- _THE TASK_: Each record must be written out again exactly. Skip any picture it contains.

- _SUPPLIED ENTRIES_:
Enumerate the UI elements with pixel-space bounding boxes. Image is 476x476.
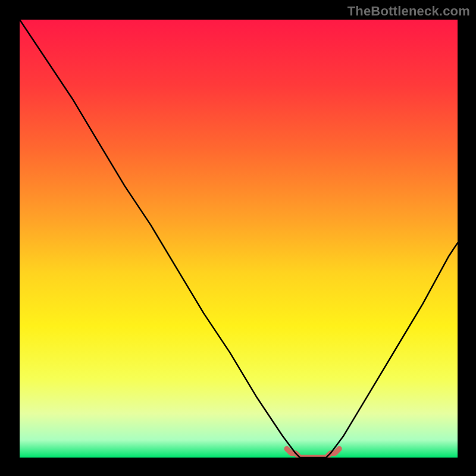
plot-area	[20, 20, 458, 458]
gradient-background	[20, 20, 458, 458]
chart-frame: TheBottleneck.com	[0, 0, 476, 476]
plot-svg	[20, 20, 458, 458]
watermark-text: TheBottleneck.com	[347, 4, 470, 19]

- _WRITTEN RESPONSE_:
Enumerate the UI elements with pixel-space bounding boxes. Image is 476x476.
plot-area	[20, 20, 458, 458]
gradient-background	[20, 20, 458, 458]
chart-frame: TheBottleneck.com	[0, 0, 476, 476]
plot-svg	[20, 20, 458, 458]
watermark-text: TheBottleneck.com	[347, 4, 470, 19]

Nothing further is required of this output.